Task instructions
Your copy should match the entries exactly, with no images carried over.
-=-=-=-=-
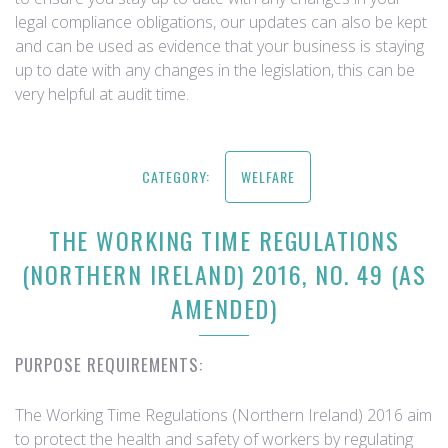
legal compliance obligations, our updates can also be kept
and can be used as evidence that your business is staying
up to date with any changes in the legislation, this can be
very helpful at audit time.
CATEGORY:
WELFARE
THE WORKING TIME REGULATIONS
(NORTHERN IRELAND) 2016, NO. 49 (AS
AMENDED)
PURPOSE REQUIREMENTS:
The Working Time Regulations (Northern Ireland) 2016 aim
to protect the health and safety of workers by regulating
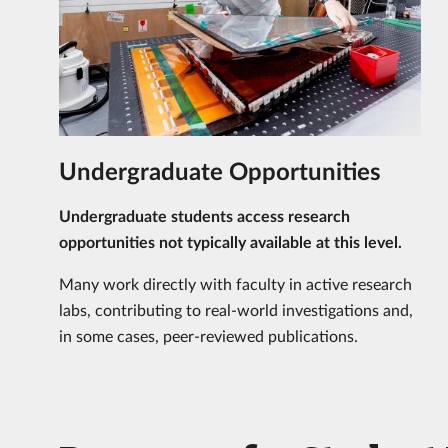
Undergraduate Opportunities
Undergraduate students access research
opportunities not typically available at this level.
Many work directly with faculty in active research
labs, contributing to real-world investigations and,
in some cases, peer-reviewed publications.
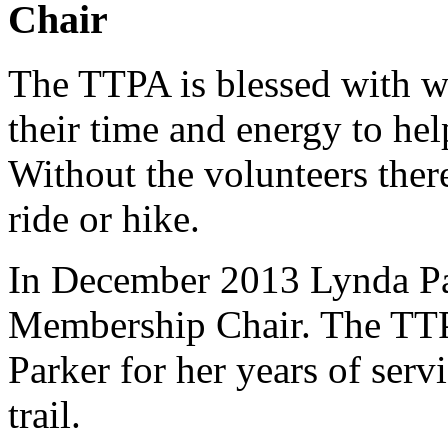
Chair
The TTPA is blessed with w
their time and energy to hel
Without the volunteers ther
ride or hike.
In December 2013 Lynda Pa
Membership Chair. The TTP
Parker for her years of serv
trail.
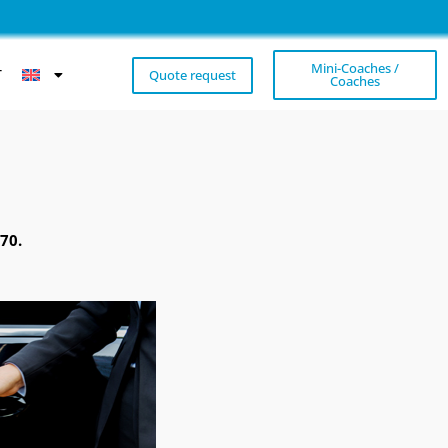
Mini-Coaches /
T
Quote request
Coaches
70.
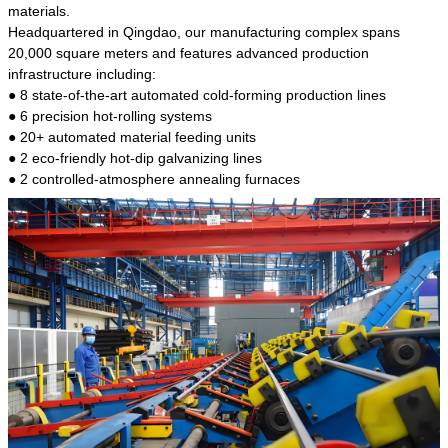
kind of steel is the most common blanks and
materials.
materials of shaft parts. Its die welding material
Headquartered in Qingdao, our manufacturing complex spans
model is CMC-E45.
20,000 square meters and features advanced production
infrastructure including:
● 8 state-of-the-art automated cold-forming production lines
● 6 precision hot-rolling systems
● 20+ automated material feeding units
● 2 eco-friendly hot-dip galvanizing lines
● 2 controlled-atmosphere annealing furnaces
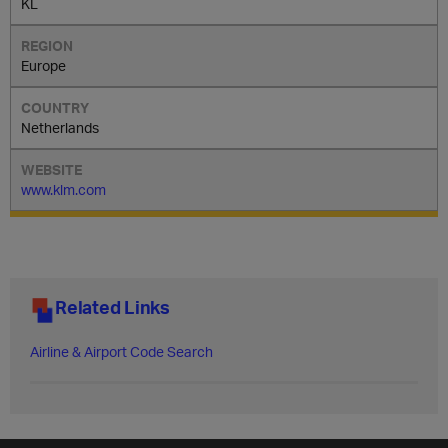
KL
Europe
Netherlands
www.klm.com
Related Links
Airline & Airport Code Search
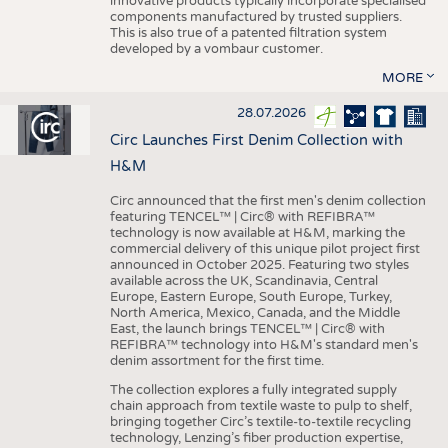
innovative products typically incorporate specialised
components manufactured by trusted suppliers.
This is also true of a patented filtration system
developed by a vombaur customer.
MORE
28.07.2026
Circ Launches First Denim Collection with
H&M
Circ announced that the first men's denim collection
featuring TENCEL™ | Circ® with REFIBRA™
technology is now available at H&M, marking the
commercial delivery of this unique pilot project first
announced in October 2025. Featuring two styles
available across the UK, Scandinavia, Central
Europe, Eastern Europe, South Europe, Turkey,
North America, Mexico, Canada, and the Middle
East, the launch brings TENCEL™ | Circ® with
REFIBRA™ technology into H&M's standard men's
denim assortment for the first time.
The collection explores a fully integrated supply
chain approach from textile waste to pulp to shelf,
bringing together Circ’s textile-to-textile recycling
technology, Lenzing’s fiber production expertise,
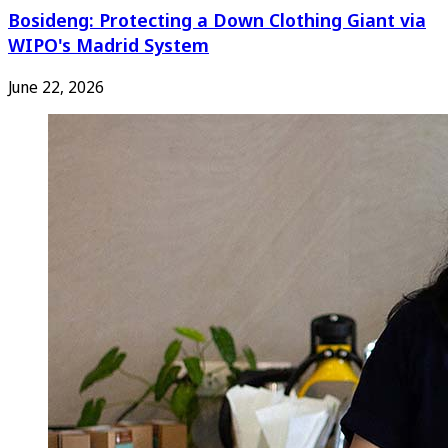
Bosideng: Protecting a Down Clothing Giant via
WIPO's Madrid System
June 22, 2026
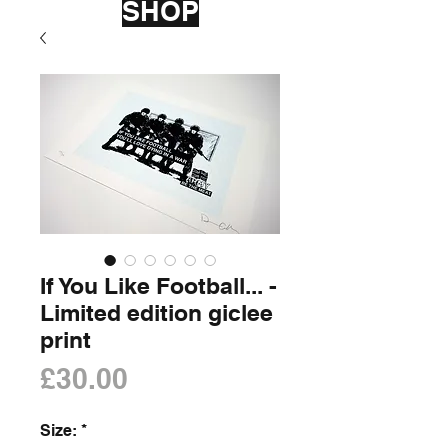
SHOP
If You Like Football... -
Limited edition giclee
print
Price
£30.00
Size:
*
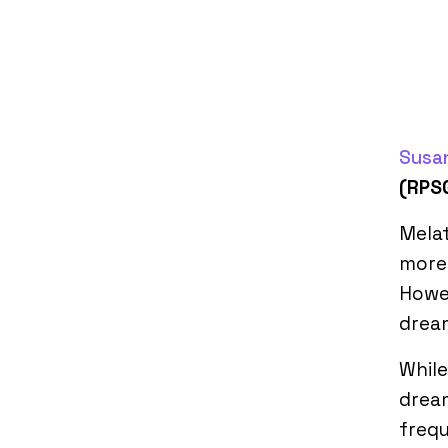
Susan
(RPS
Melat
more 
Howev
drea
While
dream
frequ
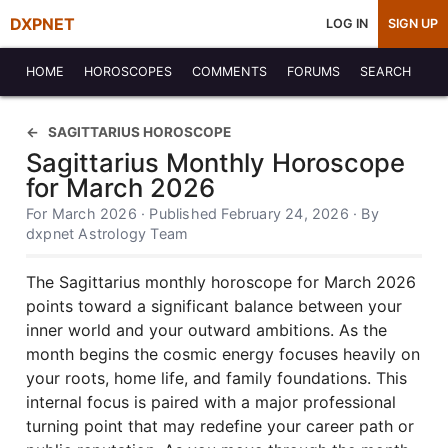
DXPNET
LOG IN
SIGN UP
HOME
HOROSCOPES
COMMENTS
FORUMS
SEARCH
SAGITTARIUS HOROSCOPE
Sagittarius Monthly Horoscope
for March 2026
For March 2026 · Published February 24, 2026 · By
dxpnet Astrology Team
The Sagittarius monthly horoscope for March 2026
points toward a significant balance between your
inner world and your outward ambitions. As the
month begins the cosmic energy focuses heavily on
your roots, home life, and family foundations. This
internal focus is paired with a major professional
turning point that may redefine your career path or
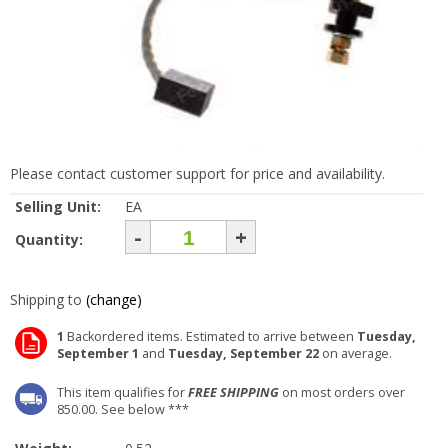
Please contact customer support for price and availability.
Selling Unit:
EA
-
+
Quantity:
Shipping to
(change)
1
Backordered items. Estimated to arrive between
Tuesday,
September 1
and
Tuesday, September 22
on average.
This item qualifies for
FREE SHIPPING
on most orders over
850.00. See below ***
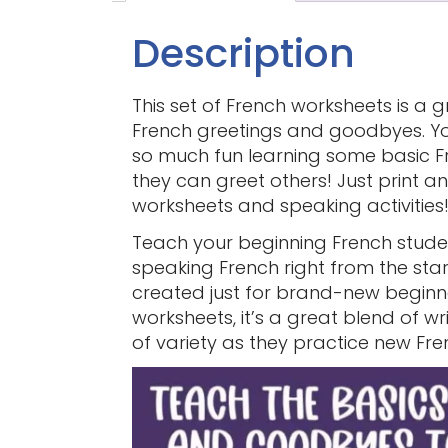
Description
This set of French worksheets is a 
French greetings and goodbyes. You
so much fun learning some basic Fr
they can greet others! Just print 
worksheets and speaking activities
Teach your beginning French studen
speaking French right from the start
created just for brand-new begin
worksheets, it’s a great blend of w
of variety as they practice new Fr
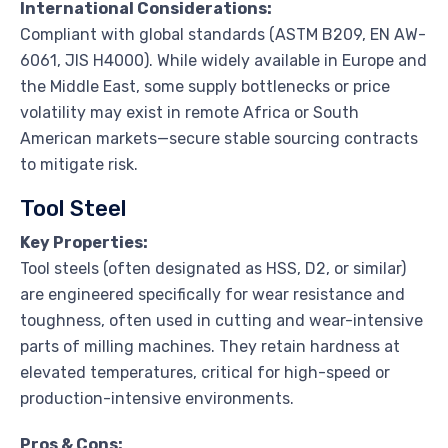
International Considerations:
Compliant with global standards (ASTM B209, EN AW-
6061, JIS H4000). While widely available in Europe and
the Middle East, some supply bottlenecks or price
volatility may exist in remote Africa or South
American markets—secure stable sourcing contracts
to mitigate risk.
Tool Steel
Key Properties:
Tool steels (often designated as HSS, D2, or similar)
are engineered specifically for wear resistance and
toughness, often used in cutting and wear-intensive
parts of milling machines. They retain hardness at
elevated temperatures, critical for high-speed or
production-intensive environments.
Pros & Cons:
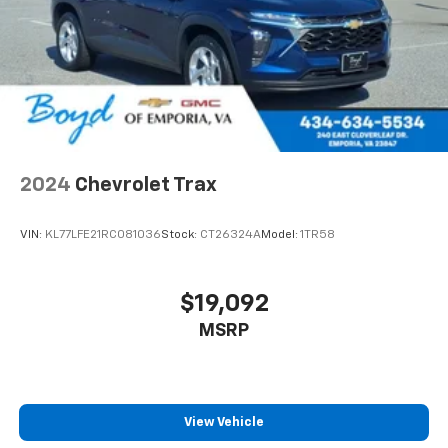
To use Android Auto on your car display, you'll
need an Android phone running Android 6 or
higher, an active data plan, and the Android
Auto app. Google, Android and Android Auto
are trademarks of Google LLC.
6-speaker audio system
Speakers are positioned throughout the
cabin for an enjoyable listening experience
2024
Chevrolet Trax
VIN:
KL77LFE21RC081036
Stock:
CT26324A
Model:
1TR58
$19,092
MSRP
View Vehicle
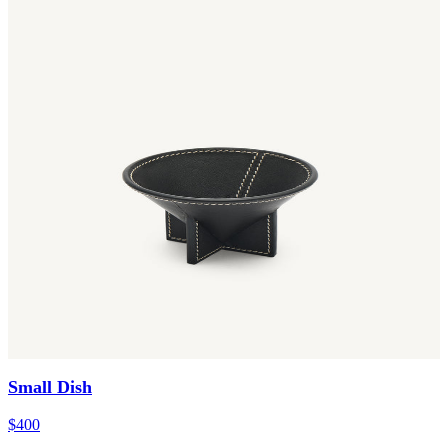
Small Dish
$400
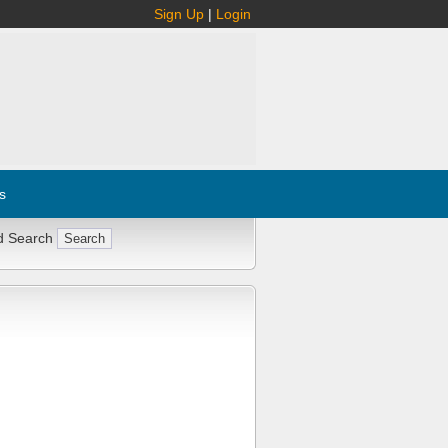
Sign Up
|
Login
s
d Search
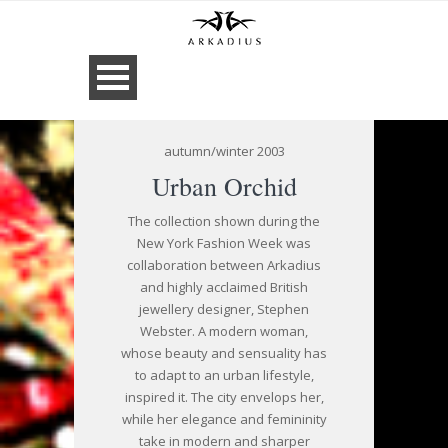
autumn/winter 2003
Urban Orchid
The collection shown during the
New York Fashion Week was
collaboration between Arkadius
and highly acclaimed British
jewellery designer, Stephen
Webster. A modern woman,
whose beauty and sensuality has
to adapt to an urban lifestyle,
inspired it. The city envelops her,
while her elegance and femininity
take in modern and sharper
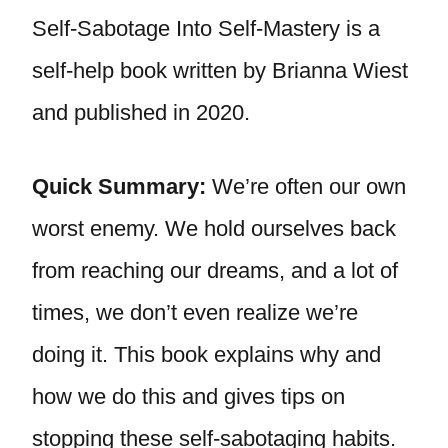
Self-Sabotage Into Self-Mastery is a
self-help book written by Brianna Wiest
and published in 2020.
Quick Summary:
We’re often our own
worst enemy. We hold ourselves back
from reaching our dreams, and a lot of
times, we don’t even realize we’re
doing it. This book explains why and
how we do this and gives tips on
stopping these self-sabotaging habits.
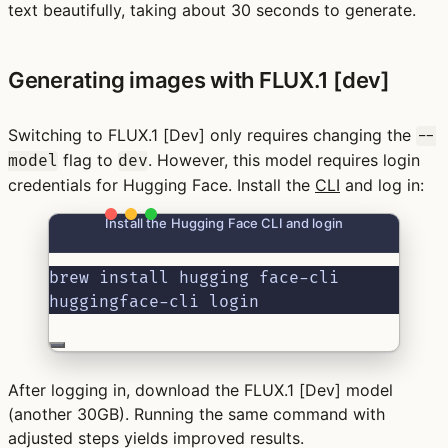
text beautifully, taking about 30 seconds to generate.
Generating images with FLUX.1 [dev]
Switching to FLUX.1 [Dev] only requires changing the
--
flag to
. However, this model requires login
model
dev
credentials for Hugging Face. Install the
CLI
and log in:
Install the Hugging Face CLI and login
brew install hugging face-cli
huggingface-cli login
After logging in, download the FLUX.1 [Dev] model
(another 30GB). Running the same command with
adjusted steps yields improved results.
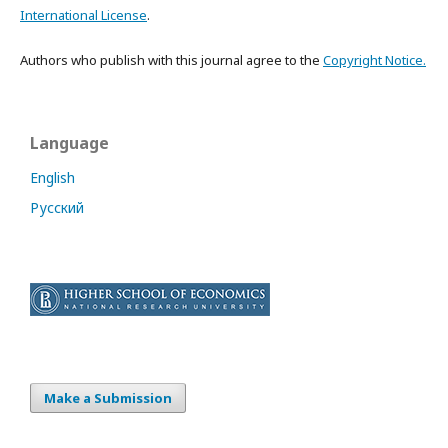
International License
.
Authors who publish with this journal agree to the
Copyright Notice.
Language
English
Русский
Make a Submission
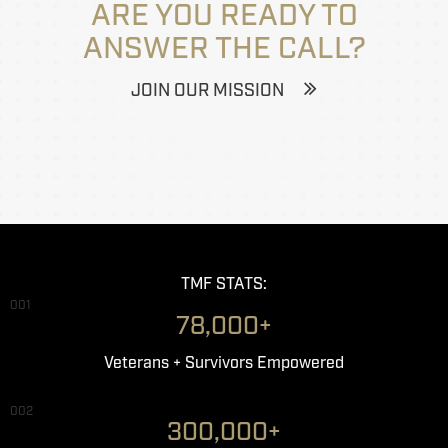
ARE YOU READY TO
ANSWER THE CALL?
JOIN OUR MISSION
TMF STATS:
001
78,000+
Veterans + Survivors Empowered
002
300,000+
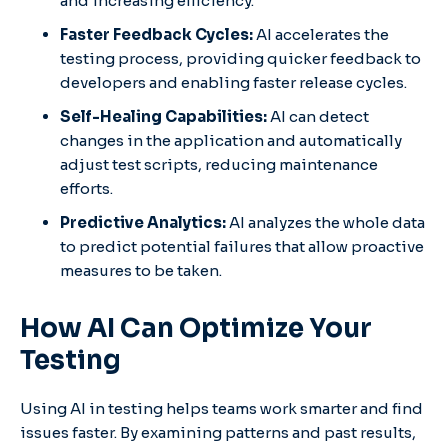
and increasing efficiency.
Faster Feedback Cycles:
AI accelerates the
testing process, providing quicker feedback to
developers and enabling faster release cycles.
Self-Healing Capabilities:
AI can detect
changes in the application and automatically
adjust test scripts, reducing maintenance
efforts.
Predictive Analytics:
AI analyzes the whole data
to predict potential failures that allow proactive
measures to be taken.
How AI Can Optimize Your
Testing
Using AI in testing helps teams work smarter and find
issues faster. By examining patterns and past results,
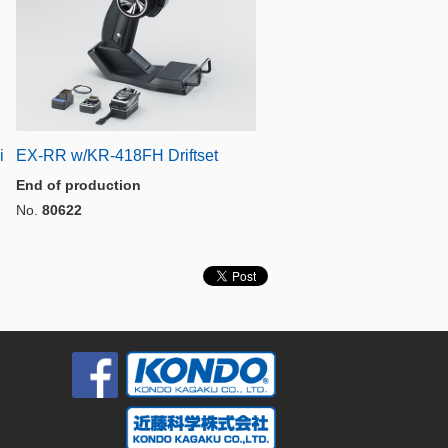
i
EX-RR w/KR-418FH Driftset
End of production
No.
80622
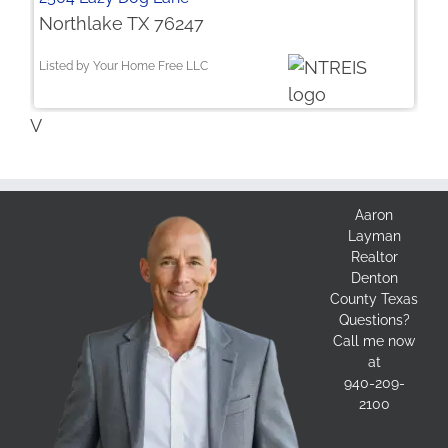
Northlake TX 76247
Listed by Your Home Free LLC
V
Aaron
Layman
Realtor
Denton
County Texas
Questions?
Call me now
at
940-209-
2100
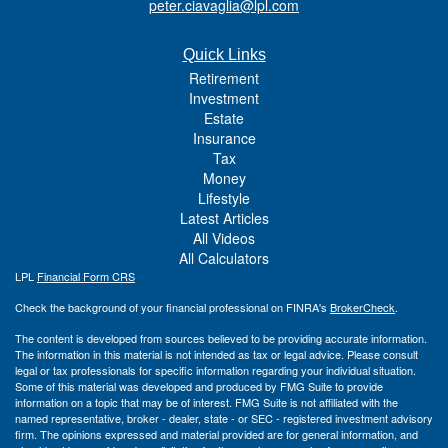
peter.ciavaglia@lpl.com
Quick Links
Retirement
Investment
Estate
Insurance
Tax
Money
Lifestyle
Latest Articles
All Videos
All Calculators
LPL
Financial Form CRS
Check the background of your financial professional on FINRA's
BrokerCheck
.
The content is developed from sources believed to be providing accurate information.
The information in this material is not intended as tax or legal advice. Please consult
legal or tax professionals for specific information regarding your individual situation.
Some of this material was developed and produced by FMG Suite to provide
information on a topic that may be of interest. FMG Suite is not affiliated with the
named representative, broker - dealer, state - or SEC - registered investment advisory
firm. The opinions expressed and material provided are for general information, and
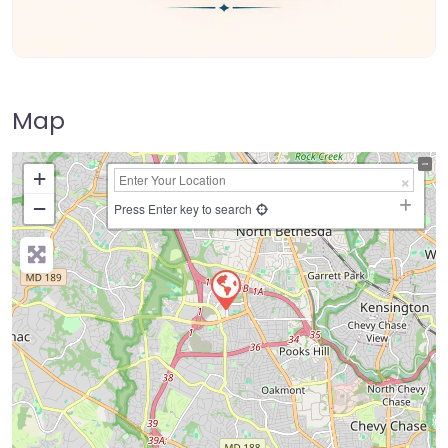
Map
+
−
Press Enter key to search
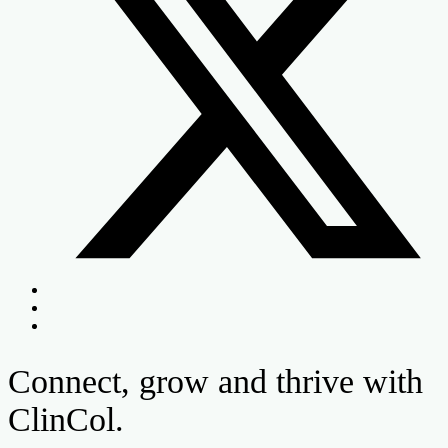
Connect, grow and thrive with
ClinCol.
-=-=-=-=-
Answer section
legal compliance obligations, our updates can also be kept
and can be used as evidence that your business is staying
up to date with any changes in the legislation, this can be
very helpful at audit time.
CATEGORY:
WELFARE
THE WORKING TIME REGULATIONS
(NORTHERN IRELAND) 2016, NO. 49 (AS
AMENDED)
PURPOSE REQUIREMENTS:
The Working Time Regulations (Northern Ireland) 2016 aim
to protect the health and safety of workers by regulating
Undergraduate Opportunities
Undergraduate students access research
opportunities not typically available at this level.
Many work directly with faculty in active research
labs, contributing to real-world investigations and,
in some cases, peer-reviewed publications.
Chair
The TTPA is blessed with w
their time and energy to hel
Without the volunteers ther
ride or hike.
In December 2013 Lynda Pa
Membership Chair. The TTP
Parker for her years of serv
trail.
Mini-Coaches /
T
Quote request
Coaches
70.
kind of steel is the most common blanks and
materials.
materials of shaft parts. Its die welding material
Headquartered in Qingdao, our manufacturing complex spans
model is CMC-E45.
20,000 square meters and features advanced production
infrastructure including:
● 8 state-of-the-art automated cold-forming production lines
● 6 precision hot-rolling systems
● 20+ automated material feeding units
● 2 eco-friendly hot-dip galvanizing lines
● 2 controlled-atmosphere annealing furnaces
KL
Europe
Netherlands
www.klm.com
Related Links
Airline & Airport Code Search
innovative products typically incorporate specialised
components manufactured by trusted suppliers.
This is also true of a patented filtration system
developed by a vombaur customer.
MORE
28.07.2026
Circ Launches First Denim Collection with
H&M
Circ announced that the first men's denim collection
featuring TENCEL™ | Circ® with REFIBRA™
technology is now available at H&M, marking the
commercial delivery of this unique pilot project first
announced in October 2025. Featuring two styles
available across the UK, Scandinavia, Central
Europe, Eastern Europe, South Europe, Turkey,
North America, Mexico, Canada, and the Middle
East, the launch brings TENCEL™ | Circ® with
REFIBRA™ technology into H&M's standard men's
denim assortment for the first time.
The collection explores a fully integrated supply
chain approach from textile waste to pulp to shelf,
bringing together Circ’s textile-to-textile recycling
technology, Lenzing’s fiber production expertise,
Bosideng: Protecting a Down Clothing Giant via
WIPO's Madrid System
June 22, 2026
SHOP
If You Like Football... -
Limited edition giclee
print
Price
£30.00
Size:
*
Susan
(RPS
Melat
more 
Howev
drea
While
dream
frequ
DXPNET
LOG IN
SIGN UP
HOME
HOROSCOPES
COMMENTS
FORUMS
SEARCH
SAGITTARIUS HOROSCOPE
Sagittarius Monthly Horoscope
for March 2026
For March 2026 · Published February 24, 2026 · By
dxpnet Astrology Team
The Sagittarius monthly horoscope for March 2026
points toward a significant balance between your
inner world and your outward ambitions. As the
month begins the cosmic energy focuses heavily on
your roots, home life, and family foundations. This
internal focus is paired with a major professional
turning point that may redefine your career path or
Please contact customer support for price and availability.
Selling Unit:
EA
-
+
Quantity:
Shipping to
(change)
1
Backordered items. Estimated to arrive between
Tuesday,
September 1
and
Tuesday, September 22
on average.
This item qualifies for
FREE SHIPPING
on most orders over
850.00. See below ***
Description
This set of French worksheets is a 
French greetings and goodbyes. You
so much fun learning some basic Fr
they can greet others! Just print 
worksheets and speaking activities
Teach your beginning French studen
speaking French right from the start
created just for brand-new begin
worksheets, it’s a great blend of w
of variety as they practice new Fr
International Considerations:
Compliant with global standards (ASTM B209, EN AW-
6061, JIS H4000). While widely available in Europe and
the Middle East, some supply bottlenecks or price
volatility may exist in remote Africa or South
American markets—secure stable sourcing contracts
to mitigate risk.
Tool Steel
Key Properties:
Tool steels (often designated as HSS, D2, or similar)
are engineered specifically for wear resistance and
toughness, often used in cutting and wear-intensive
parts of milling machines. They retain hardness at
elevated temperatures, critical for high-speed or
production-intensive environments.
Pros & Cons:
To use Android Auto on your car display, you'll
need an Android phone running Android 6 or
higher, an active data plan, and the Android
Auto app. Google, Android and Android Auto
are trademarks of Google LLC.
6-speaker audio system
Speakers are positioned throughout the
cabin for an enjoyable listening experience
2024
Chevrolet Trax
VIN:
KL77LFE21RC081036
Stock:
CT26324A
Model:
1TR58
$19,092
MSRP
View Vehicle
Small Dish
$400
Sign Up
|
Login
s
d Search
autumn/winter 2003
Urban Orchid
The collection shown during the
New York Fashion Week was
collaboration between Arkadius
and highly acclaimed British
jewellery designer, Stephen
Webster. A modern woman,
whose beauty and sensuality has
to adapt to an urban lifestyle,
inspired it. The city envelops her,
while her elegance and femininity
take in modern and sharper
Self-Sabotage Into Self-Mastery is a
self-help book written by Brianna Wiest
and published in 2020.
Quick Summary:
We’re often our own
worst enemy. We hold ourselves back
from reaching our dreams, and a lot of
times, we don’t even realize we’re
doing it. This book explains why and
how we do this and gives tips on
stopping these self-sabotaging habits.
text beautifully, taking about 30 seconds to generate.
Generating images with FLUX.1 [dev]
Switching to FLUX.1 [Dev] only requires changing the
--
flag to
. However, this model requires login
model
dev
credentials for Hugging Face. Install the
CLI
and log in:
Install the Hugging Face CLI and login
brew install hugging face-cli
huggingface-cli login
After logging in, download the FLUX.1 [Dev] model
(another 30GB). Running the same command with
adjusted steps yields improved results.
International License
.
Authors who publish with this journal agree to the
Copyright Notice.
Language
English
Русский
Make a Submission
ARE YOU READY TO
ANSWER THE CALL?
JOIN OUR MISSION
TMF STATS:
001
78,000+
Veterans + Survivors Empowered
002
300,000+
and increasing efficiency.
Faster Feedback Cycles:
AI accelerates the
testing process, providing quicker feedback to
developers and enabling faster release cycles.
Self-Healing Capabilities:
AI can detect
changes in the application and automatically
adjust test scripts, reducing maintenance
efforts.
Predictive Analytics:
AI analyzes the whole data
to predict potential failures that allow proactive
measures to be taken.
How AI Can Optimize Your
Testing
Using AI in testing helps teams work smarter and find
issues faster. By examining patterns and past results,
i
EX-RR w/KR-418FH Driftset
End of production
No.
80622
Northlake TX 76247
Listed by Your Home Free LLC
V
Aaron
Layman
Realtor
Denton
County Texas
Questions?
Call me now
at
940-209-
2100
peter.ciavaglia@lpl.com
Quick Links
Retirement
Investment
Estate
Insurance
Tax
Money
Lifestyle
Latest Articles
All Videos
All Calculators
LPL
Financial Form CRS
Check the background of your financial professional on FINRA's
BrokerCheck
.
The content is developed from sources believed to be providing accurate information.
The information in this material is not intended as tax or legal advice. Please consult
legal or tax professionals for specific information regarding your individual situation.
Some of this material was developed and produced by FMG Suite to provide
information on a topic that may be of interest. FMG Suite is not affiliated with the
named representative, broker - dealer, state - or SEC - registered investment advisory
firm. The opinions expressed and material provided are for general information, and
Map
+
−
Press Enter key to search
Connect, grow and thrive with
ClinCol.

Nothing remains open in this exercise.